2 nicht bedingt entlassen wurden, sind jedenfalls spätestens nach fünf Sechstel
der Strafe bedingt zu entlassen, um die Anordnung von Bewährungshilfe und
Weisungen zu ermöglichen. Solche Weisungen sind gerade bei TäterInnen, bei
denen ein besonderes Risiko besteht, dass sie schwere Gewaltverbrechen und
gemeingefährliche Verbrechen begehen, unverzichtbar.
Die derzeitige Praxis TäterInnen mitunter
wenige Tage vor dem Strafende noch bedingt zu entlassen, um ihnen Weisungen
erteilen zu können, wirkt psychologisch kontraproduktiv. Würde der/die
StraftäterIn nämlich die Strafe zur Gänze absitzen, könnten keinerlei Weisungen
mehr erteilt werden. Dass im Extremfall der/die TäterIn das Gefängnis wegen
eines einzigen Tages vorzeitiger Entlassung nicht als freier Mann/freie Frau
verlassen kann, wird von den Betroffenen zu Recht und aus nachvollziehbaren
Gründen als Schikane empfunden. Um den Betroffenen einen positiven Anreiz zu
bieten, soll die bedingte Entlassung daher grundsätztlich spätestens nach
Verbüßen von fünf Sechstel der Strafe erfolgen.
Vorgesehen wird aber eine Möglichkeit, aus ganz besonders
schwerwiegenden Gründen eine Vollverbüßung anordnen zu können. Ansonsten
bestünde die Gefahr, dass die RichterInnen die Freiheitsstrafe, weil ja jedeR
nach fünf Sechstel entlassen werden muss, automatisch um ein Sechstel höher zu
bemessen, um jedenfalls den vollzogenen Strafteil auf bisherigem Niveau halten
zu können. Das wäre wohl kontraproduktiv.

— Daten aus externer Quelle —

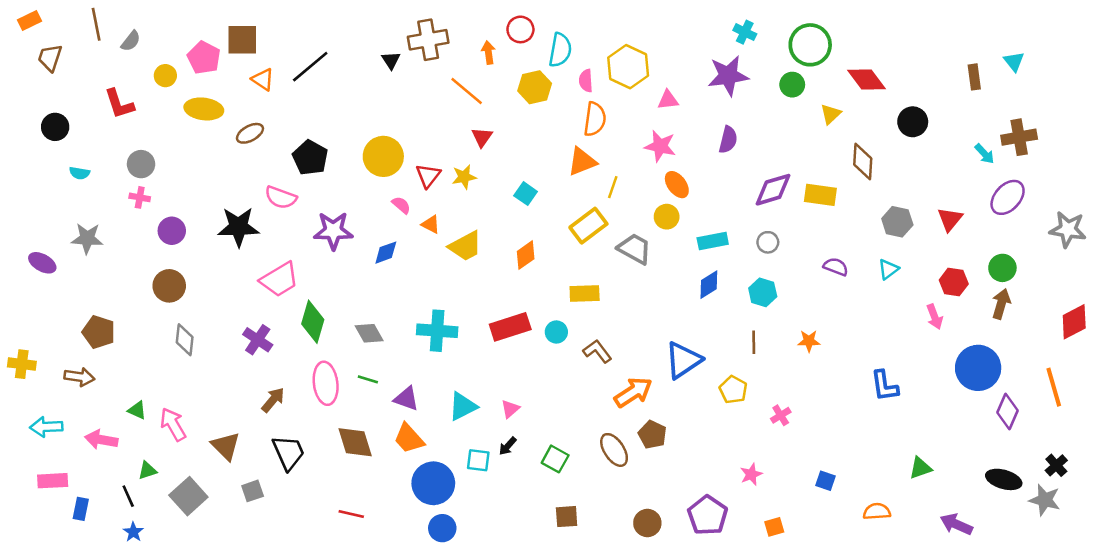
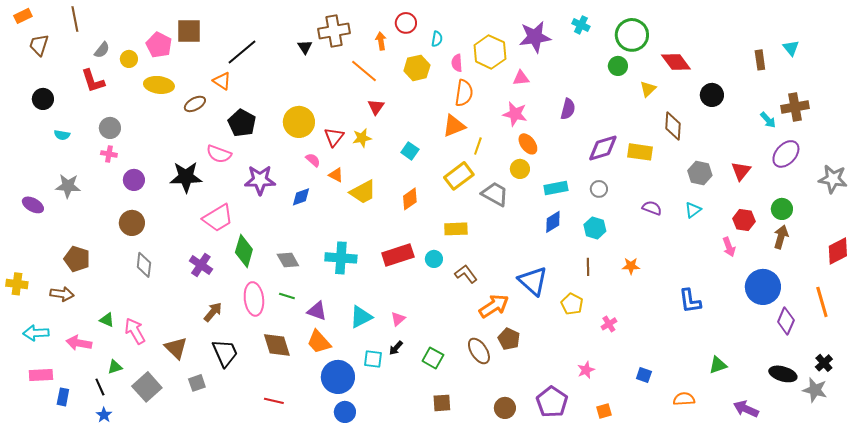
gray semicircle: (131, 41) -> (102, 50), moved
cyan semicircle: (560, 50) -> (437, 39), size x0.6
purple star: (728, 76) -> (535, 37), moved
orange triangle: (263, 79) -> (222, 81), moved
blue triangle: (683, 360) -> (533, 281), turned -44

Im Verfahrendrecht werden hier flankierende
Maßnahmen notwendig: Eine Verweigerung der bedingten Entlassung nach Abs. 6
darf nur nach einer mündlichen Verhandlung erfolgen. In dieser Verhandlung muss
der/die Gefangene angehört und eine Stellungnahme aus dem bereich der
Bewährungs- oder Entlassenenhilfe sowie des Anstaltsleiters besprochen werden.
In einem Entschließungsantrag werden wir die Justizministerin auffordern, eine
entsprechende Gesetzesvorlage dem Nationalrat zu zuleiten.
In formeller Hinsicht wird die Zuweisung an den Justizausschuss
vorgeschlagen sowie die Durchführung einer ersten Lesung
innerhalb von drei Monaten verlangt.